- Born: 3 August 1964 (age 60) Tampere, Finland
- Height: 1.58 m (5 ft 2 in)
- Weight: 60 kg (132 lb; 9 st 6 lb)
- Position: Defence
- Shot: Left
- Played for: Tampereen Ilves Keravan Shakers Kiekko-Espoo Espoo Blues
- National team: Finland
- Playing career: 1982–2006
- Medal record
World Championship
| Bronze medal – third place | 2000 Canada |  |
| Bronze medal – third place | 1999 Finland |  |
| Bronze medal – third place | 1994 United States |  |
| Bronze medal – third place | 1992 Finland |  |
| Bronze medal – third place | 1990 Canada |  |
European Championship
| Gold medal – first place | 1995 Latvia |  |
| Gold medal – first place | 1993 Denmark |  |
| Gold medal – first place | 1991 Czechoslovakia |  |
| Gold medal – first place | 1989 West Germany |  |
| Bronze medal – third place | 1996 Russia |  |

= Päivi Virta =

Finnish ice hockey player

Päivi Virta (previously Halonen; born 3 August 1964) is a Finnish retired ice hockey defenseman and one of the most highly decorated women in the history of Finnish ice hockey.
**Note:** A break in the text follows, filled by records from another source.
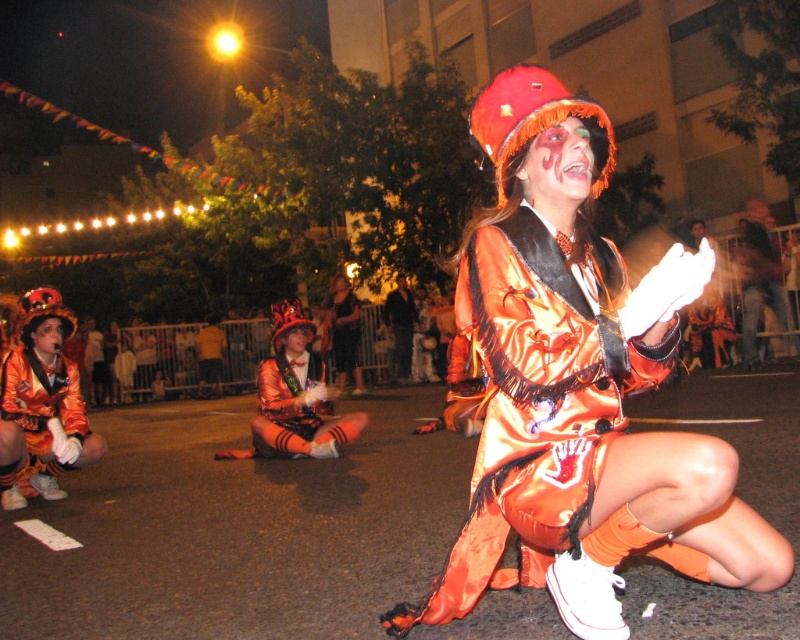 Question: Is matte orange satin costume at lower left to the left of satin/velvet costume at center from the viewer's perspective?

Choices:
 (A) yes
 (B) no

Answer: (A)

Question: Which point is closer to the camera?

Choices:
 (A) (306, 433)
 (B) (16, 364)
 (C) (346, 358)
 (D) (562, 534)

Answer: (D)

Question: Among these points, which one is farthest from the camera?

Choices:
 (A) (73, 460)
 (B) (314, 428)

Answer: (B)

Question: Does matte orange satin costume at lower left have a larger size compared to satin/velvet costume at center?

Choices:
 (A) no
 (B) yes

Answer: (A)

Question: Which is nearer to the satin/velvet jacket at center?

Choices:
 (A) matte orange satin costume at lower left
 (B) satin/velvet costume at center
 (C) satin/velvet shorts at center

Answer: (A)

Question: Is satin/velvet shorts at center thinner than matte orange satin costume at lower left?

Choices:
 (A) yes
 (B) no

Answer: (B)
As a member of the Finnish national team she won five World Championship bronze medals and five European Championship medals, four gold and one bronze.

== Playing career ==
Virta started her premiere league career in the Naisten SM-sarja (renamed Naisten Liiga in 2017) with the Tampereen Ilves in 1982, the same year the league was established. She went on to play in more than 400 games— with Ilves, the Keravan Shakers, Kiekko-Espoo, and the Espoo Blues— in a career that spanned 24 seasons.

Virta saw the Naisten SM-sarja medal podium in every season that she played. She was Finnish Champion fifteen times, more playoff victories than any other player in league history. She also collected six silver Finnish Championship medals and three bronze Finnish Championship.

== International play ==
Virta played in over 140 international matches with the Finnish national team and won bronze medals at the IIHF Women's World Championships in 1990, 1992, 1994, 1999, and 2000; gold medals at the IIHF European Women Championships in 1989, 1991, 1993, and 1995; and a bronze medal at the 1996 IIHF European Women Championships.

==Awards and honors==

In 2004 Virta was the first women's hockey player ever to be awarded the Finnish Ice Hockey Association President's Trophy, annually bestowed upon a person who has made significant contributions to Finnish ice hockey. She is also one of fewer-than-ten women to have been inducted to the Hockey Hall of Fame Finland and thus to be named a Suomen Jääkiekkoleijona (Finnish Ice Hockey Lion).

The Finnish Ice Hockey Association presents the Päivi Halonen Award to the Naisten Liiga Defenseman of the Year.